This code draws minibatches from the datasource, computes predictions from them, and then adds the corresponding counts to the confusion matrix acc.



In [ ]:

    
var k = 0
val acc = dzeros(10,10)
while (ds.hasNext) {
    val mats=ds.next
    val f=FMat(mats(0))
    acc ~ acc + cmatch(classify(f))
    k += 1
    print(".")
}

Once we have the confusion counts, we can normalize the matrix of counts to produce a matrix sacc which is the fraction of samples with actual label j that are classified as i.

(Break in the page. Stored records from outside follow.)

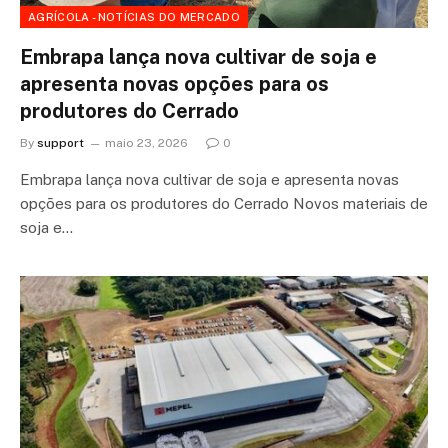
AGRÍCOLA - NOTÍCIAS DO MERCADO
Embrapa lança nova cultivar de soja e
apresenta novas opções para os
produtores do Cerrado
By
support
maio 23, 2026
0
Embrapa lança nova cultivar de soja e apresenta novas
opções para os produtores do Cerrado Novos materiais de
soja e…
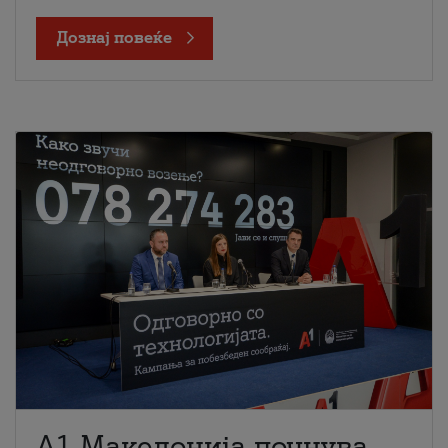
Дознај повеќе
A1 Македонија почнува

Its common to show this matrix as a 2D gray-scale or false-color plot with white as 1.00 and black as 0.0.



In [ ]:

    
val sacc = FMat(acc/sum(acc))
Image.show((sacc * 250f) ⊗ ones(64,64))
sacc

Its useful to isolate the correct classification rate by digit, which is:



In [ ]:

    
val dacc = getdiag(sacc).t

We can take the mean of the diagonal accuracies to get an overall accuracy for this model.



In [ ]:

    
mean(dacc)

Run the experiment again with a larger number of clusters (3000, then 30000). You should reduce the batchSize option to 20000 to avoid memory problems.

Include the training time output by the call to nn.train but not the evaluation time (the evaluation code above is not using the GPU). Rerun and fill out the table below:

KMeans Clusters	Training time	Avg. gflops	Accuracy
300	...	...	...
3000	...	...	...
30000	...	...	...



In [ ]: